The basics in brief: Magnus Hesse is 29 and lives in Berlin. Originally from Tübingen, he taught himself guitar and piano as a teenager in the 2000s. He started writing songs and playing in bands. But it was only after his application to film school failed that he devoted himself entirely to music.
"When I started working on the new songs, the first question that came to mind was: What are the topics I want to write about? What do I want to say?", remembers Magnus. And it's not as obvious as many people might think. In the first Bayuk phase, Magnus and his creative partners often started from sounds and atmosphere painting, and were guided by spontaneity and a love of experimentation in the studio.
That the approach this time would be different, driven more by authorship, common threads and poetic commitment - that became clear little by little when he started writing the new songs in 2018. And whether by chance or not, it set another, very special development in motion. "Exactly The Amount Of Steps From My Bed To Your Door" became an album on which Magnus Hesse deals with his own youth in terms of style and content. Or, if you raise the perspective to a slightly more pathetic level: with big themes such as memory and reassessment, the tension between old and new selves - and the question of what it means for the future when you have eventually solved the historical puzzle that makes up your own personality.“I have made a lot of music in the last two and a half years, in different genres with different people”, says Magnus."But the pieces that became the new Bayuk album all have a common vibe that has a lot to do with my past. With the people and places of my youth and the college and indie rock that I heard there."
And so "Exactly The Amount Of Steps From My Bed To Your Door" has become, not least of all, a declaration of love for the indie rock of the noughties. Bands like Bloc Party flash up in the chorus of "Different" or the darkly beautiful world of the Danger Mouse / Sparklehorse album "Dark Night Of The Soul". The massive warmth of the downtuned guitars, which are even reminiscent of Weezer in "Marty McFly", determines the basic mood of the album. However, Bayuk also dares to tackle less heavy, almost folk-pop melodies for the first time, which with a precise dose of tender world-weariness are sometimes reminiscent of Phoebe Bridgers or Conor Oberst.
In addition to producer Jonas Holle and various guest musicians, the songwriter and cellist Joel Siepmann, with whom Magnus had actually performed together during his school days in Tübingen, was involved in most of the new songs. Tobias Kuhn, head of the Monta project, busy music man and co-founder of the Monchique label, on which the album is now being released, has also been part of the extended Bayuk family for many years. "Different" is the first duet that Magnus and Tobias sing together.

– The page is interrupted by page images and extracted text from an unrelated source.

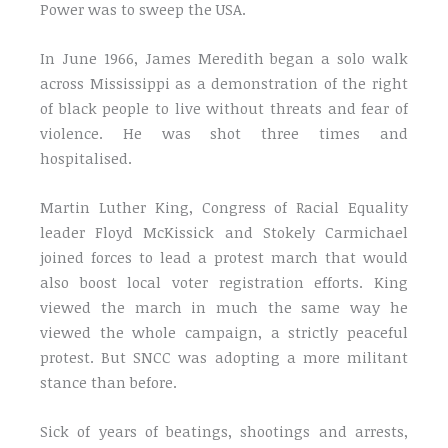
Power was to sweep the USA.
In June 1966, James Meredith began a solo walk
across Mississippi as a demonstration of the right
of black people to live without threats and fear of
violence. He was shot three times and
hospitalised.
Martin Luther King, Congress of Racial Equality
leader Floyd McKissick and Stokely Carmichael
joined forces to lead a protest march that would
also boost local voter registration efforts. King
viewed the march in much the same way he
viewed the whole campaign, a strictly peaceful
protest. But SNCC was adopting a more militant
stance than before.
Sick of years of beatings, shootings and arrests,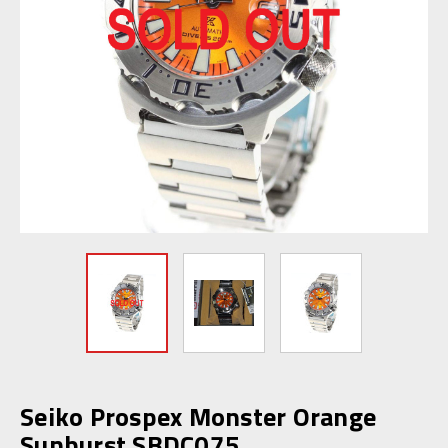
Seiko Prospex Monster Orange
Sunburst SBDC075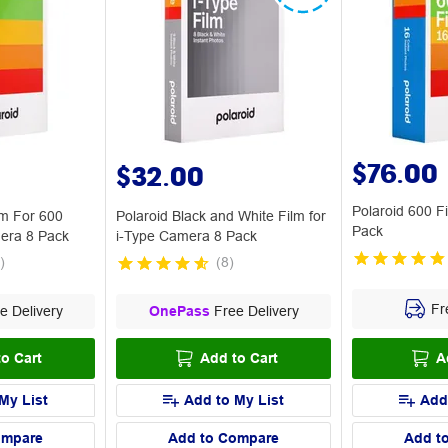
$76.00
$32.00
Polaroid 600 F
lm For 600
Polaroid Black and White Film for
Pack
mera 8 Pack
i-Type Camera 8 Pack
)
(
8
)
Fre
e Delivery
OnePass
Free Delivery
o Cart
Add to Cart
A
My List
Add to My List
Add
ompare
Add to Compare
Add t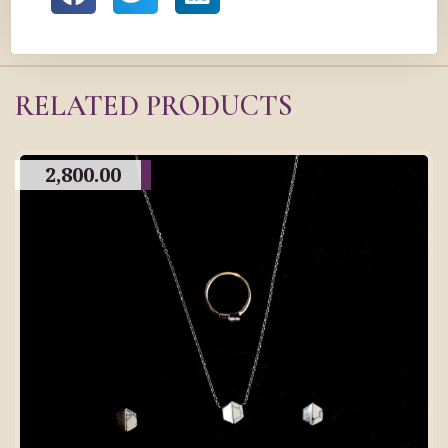
RELATED PRODUCTS
2,800.00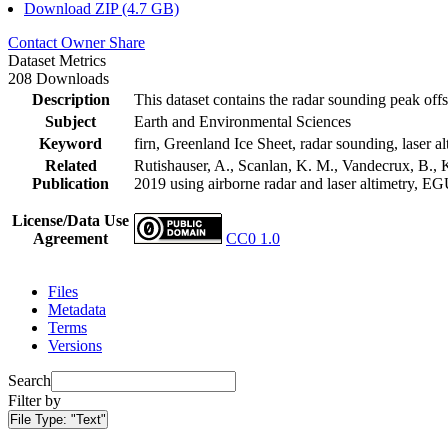
Download ZIP (4.7 GB)
Contact Owner
Share
Dataset Metrics
208 Downloads
Description
This dataset contains the radar sounding peak offs
Subject
Earth and Environmental Sciences
Keyword
firn, Greenland Ice Sheet, radar sounding, laser al
Related
Rutishauser, A., Scanlan, K. M., Vandecrux, B., K
Publication
2019 using airborne radar and laser altimetry, E
License/Data Use
Agreement
CC0 1.0
Files
Metadata
Terms
Versions
Search
Filter by
File Type:
"Text"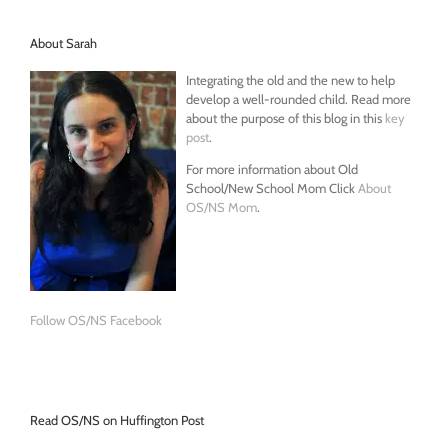
About Sarah
Integrating the old and the new to help
develop a well-rounded child. Read more
about the purpose of this blog in this
key
post
.
For more information about Old
School/New School Mom Click
About
OS/NS Mom
.
Follow OS/NS Facebook
Read OS/NS on Huffington Post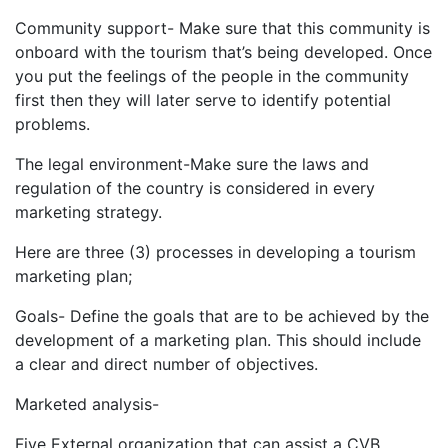
Community support- Make sure that this community is
onboard with the tourism that’s being developed. Once
you put the feelings of the people in the community
first then they will later serve to identify potential
problems.
The legal environment-Make sure the laws and
regulation of the country is considered in every
marketing strategy.
Here are three (3) processes in developing a tourism
marketing plan;
Goals- Define the goals that are to be achieved by the
development of a marketing plan. This should include
a clear and direct number of objectives.
Marketed analysis-
Five External organization that can assist a CVB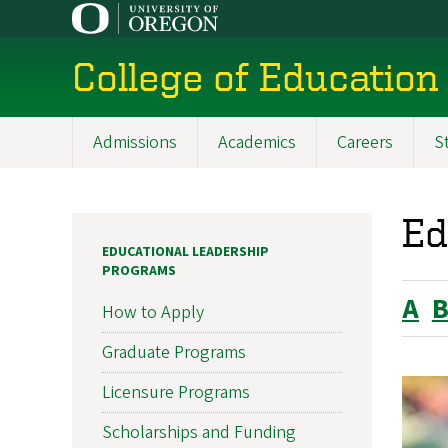
Skip
to
main
College of Education
content
Admissions
Academics
Careers
S
Main
navigation
Ed
EDUCATIONAL LEADERSHIP
PROGRAMS
A
How to Apply
Graduate Programs
Licensure Programs
Scholarships and Funding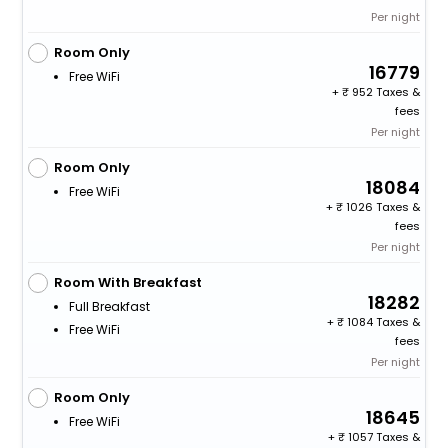
Per night
Room Only
16779
Free WiFi
+
952 Taxes &
fees
Per night
Room Only
18084
Free WiFi
+
1026 Taxes &
fees
Per night
Room With Breakfast
18282
Full Breakfast
+
1084 Taxes &
Free WiFi
fees
Per night
Room Only
18645
Free WiFi
+
1057 Taxes &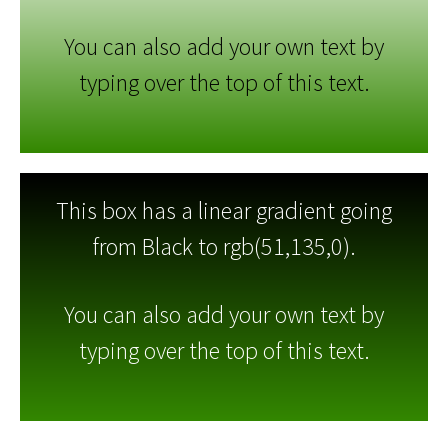
You can also add your own text by
typing over the top of this text.
This box has a linear gradient going
from Black to rgb(51,135,0).
You can also add your own text by
typing over the top of this text.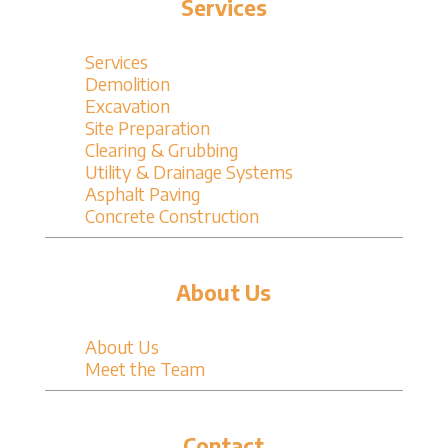
Services
Services
Demolition
Excavation
Site Preparation
Clearing & Grubbing
Utility & Drainage Systems
Asphalt Paving
Concrete Construction
About Us
About Us
Meet the Team
Contact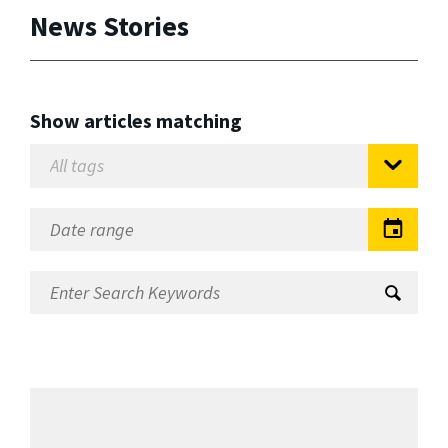
News Stories
Show articles matching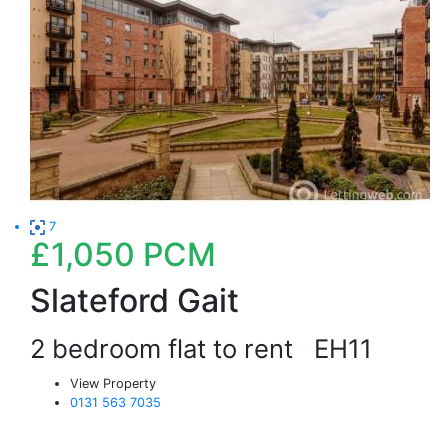
7
£1,050
PCM
Slateford Gait
2 bedroom flat to rent
EH11
View Property
0131 563 7035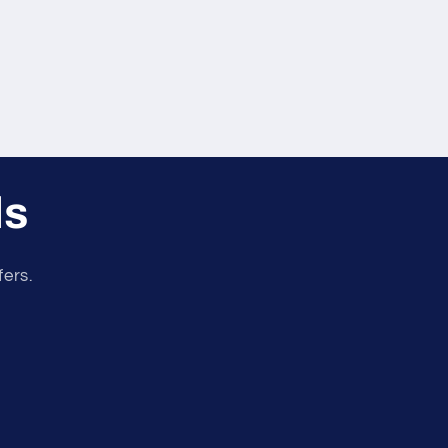
ls
fers.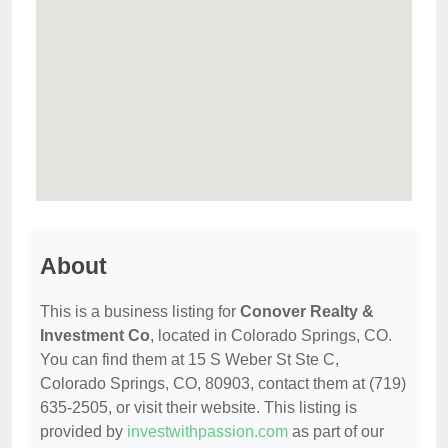
About
This is a business listing for
Conover Realty &
Investment Co
, located in Colorado Springs, CO.
You can find them at 15 S Weber St Ste C,
Colorado Springs, CO, 80903, contact them at (719)
635-2505, or visit their website. This listing is
provided by
investwithpassion.com
as part of our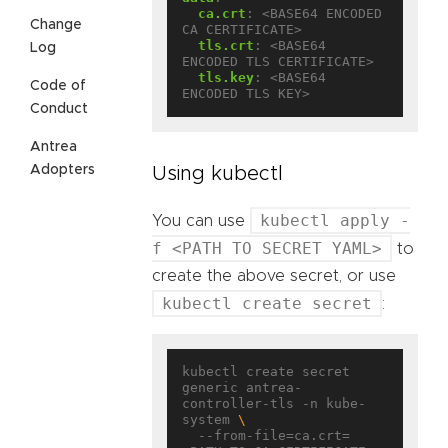
ca.crt
:
<BASE64 ENCODED 
Change
CA CERTIFICATE>
tls.crt
:
<BASE64 
Log
ENCODED TLS CERTIFICATE>
tls.key
:
<BASE64 
Code of
ENCODED TLS KEY>
Conduct
Antrea
Adopters
Using kubectl
kubectl apply -
You can use
f <PATH TO SECRET YAML>
to
create the above secret, or use
kubectl create secret
:
kubectl create secret 
generic antrea-
controller-tls -n kube-
system 
  --from-file=ca.crt=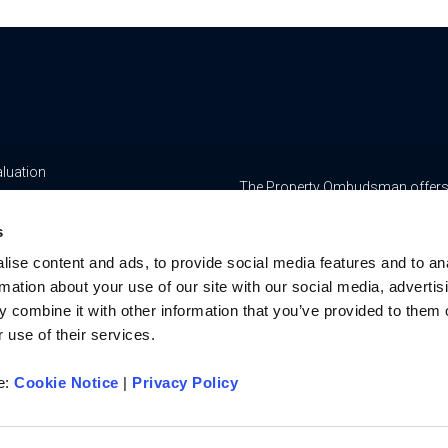
aluation
The Property Ombudsman offers a 
yancing
www.tpos.co.uk
s
ge & Insurance Services
RMS Estate Agents Limited is re
ise content and ads, to provide social media features and to an
8756469, Registered Office is Cum
ur Team
rmation about your use of our site with our social media, advertis
Bedfordshire, LU7 1GN. VAT Regi
 combine it with other information that you’ve provided to them o
For activities relating to regula
 use of their services.
RMS Estate Agents Limited is an a
authorised and regulated by the F
re:
Cookie Notice
|
Privacy Policy
Services Register number is 3022
u on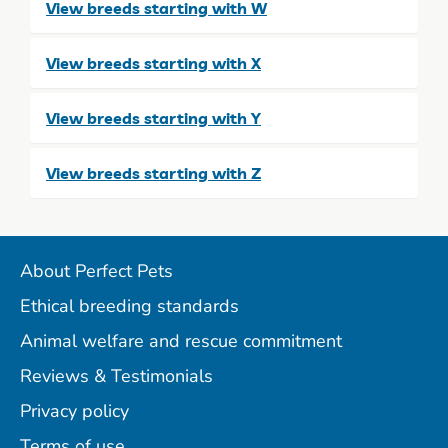
View breeds starting with W
View breeds starting with X
View breeds starting with Y
View breeds starting with Z
About Perfect Pets
Ethical breeding standards
Animal welfare and rescue commitment
Reviews & Testimonials
Privacy policy
Terms of use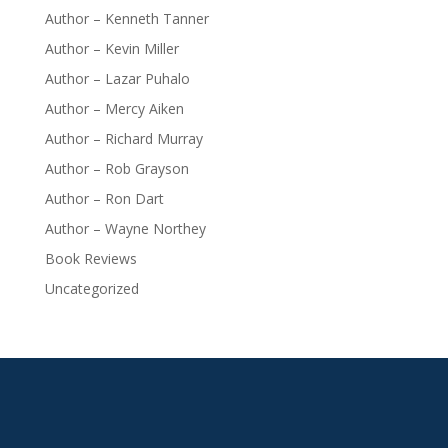
Author – Kenneth Tanner
Author – Kevin Miller
Author – Lazar Puhalo
Author – Mercy Aiken
Author – Richard Murray
Author – Rob Grayson
Author – Ron Dart
Author – Wayne Northey
Book Reviews
Uncategorized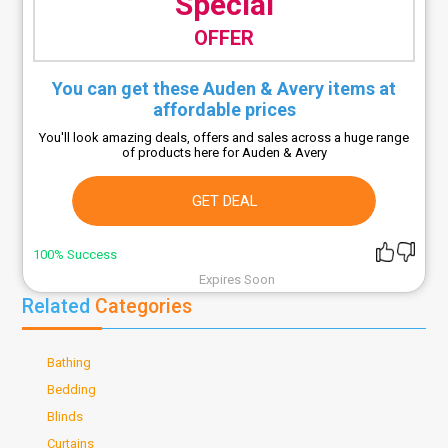
Special
OFFER
You can get these Auden & Avery items at
affordable prices
You'll look amazing deals, offers and sales across a huge range
of products here for Auden & Avery
GET DEAL
100% Success
Expires Soon
Related
Categories
Bathing
Bedding
Blinds
Curtains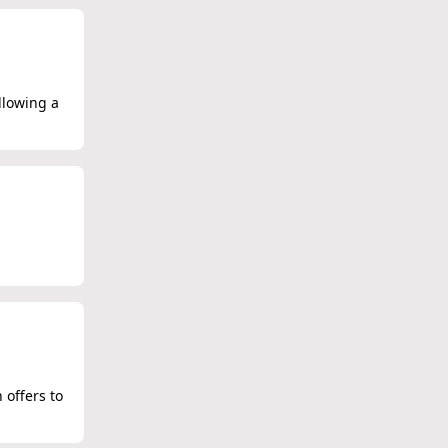
llowing a
 offers to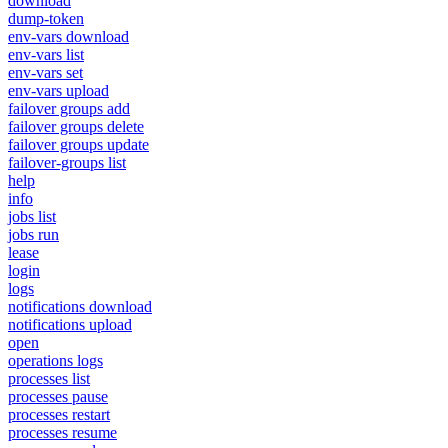
download
dump-token
env-vars download
env-vars list
env-vars set
env-vars upload
failover groups add
failover groups delete
failover groups update
failover-groups list
help
info
jobs list
jobs run
lease
login
logs
notifications download
notifications upload
open
operations logs
processes list
processes pause
processes restart
processes resume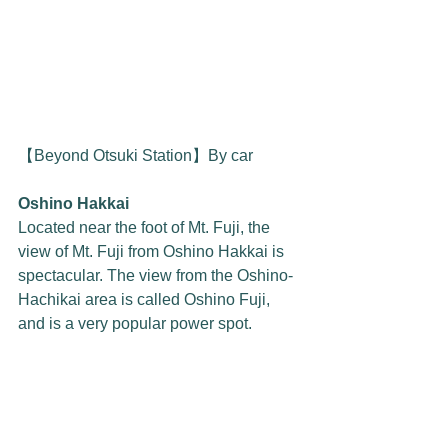
【Beyond Otsuki Station】By car
Oshino Hakkai
Located near the foot of Mt. Fuji, the 
view of Mt. Fuji from Oshino Hakkai is 
spectacular. The view from the Oshino-
Hachikai area is called Oshino Fuji, 
and is a very popular power spot.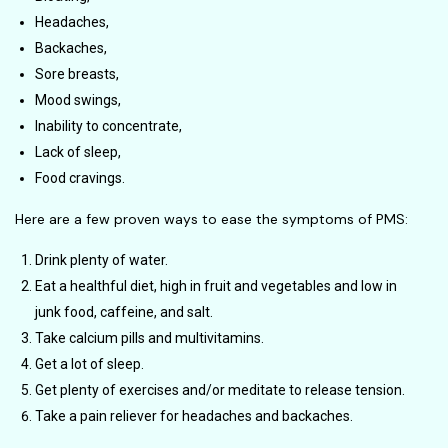
Headaches,
Backaches,
Sore breasts,
Mood swings,
Inability to concentrate,
Lack of sleep,
Food cravings.
Here are a few proven ways to ease the symptoms of PMS:
Drink plenty of water.
Eat a healthful diet, high in fruit and vegetables and low in
junk food, caffeine, and salt.
Take calcium pills and multivitamins.
Get a lot of sleep.
Get plenty of exercises and/or meditate to release tension.
Take a pain reliever for headaches and backaches.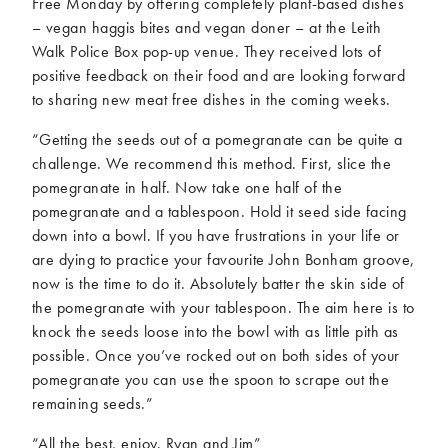
Free Monday by offering completely plant-based dishes
– vegan haggis bites and vegan doner – at the Leith
Walk Police Box pop-up venue. They received lots of
positive feedback on their food and are looking forward
to sharing new meat free dishes in the coming weeks.
“Getting the seeds out of a pomegranate can be quite a
challenge. We recommend this method. First, slice the
pomegranate in half. Now take one half of the
pomegranate and a tablespoon. Hold it seed side facing
down into a bowl. If you have frustrations in your life or
are dying to practice your favourite John Bonham groove,
now is the time to do it. Absolutely batter the skin side of
the pomegranate with your tablespoon. The aim here is to
knock the seeds loose into the bowl with as little pith as
possible. Once you’ve rocked out on both sides of your
pomegranate you can use the spoon to scrape out the
remaining seeds.”
“All the best, enjoy. Ryan and Jim”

Other highlights like "200 Miles" show how Magnus has developed into a writer and singer of great melodies that sound like hymns and threaten to fall apart the next moment. "200 Miles" is about a scene that could have come from a Charlie Kaufman film: a couple on a long car journey, where interpersonal rifts open up and unspoken questions arise that neither of them can avoid.
“Oslo” is the song that turns the end of a painful, final embrace into a song and also lets you musically feel the chill that comes with the freedom you have achieved.
"Exactly The Amount Of Steps From My Bed To Your Door" doesn't sound retro for a single second, but from the first to the last piece breathes the spirit that comes with memory in the present. A song cycle that deals with the many apocalypses that one experiences as a child at nightfall, that finally answers 20-year-old love letters, re-decides past coolness contests and arrives at a very peculiar form of present wisdom - a wisdom that one finds for a fleeting moment when one has looked deeply into the eyes of one's own, young self. Music in which one also seems to hear the voice of Holden Caulfield, the young hero from Salinger's "The Catcher in the Rye". And in which Magnus Hesse himself sings:“And the years went by / But I’m still the same boy”.It is this old, young, new Bayuk that we want to hear, over and over again.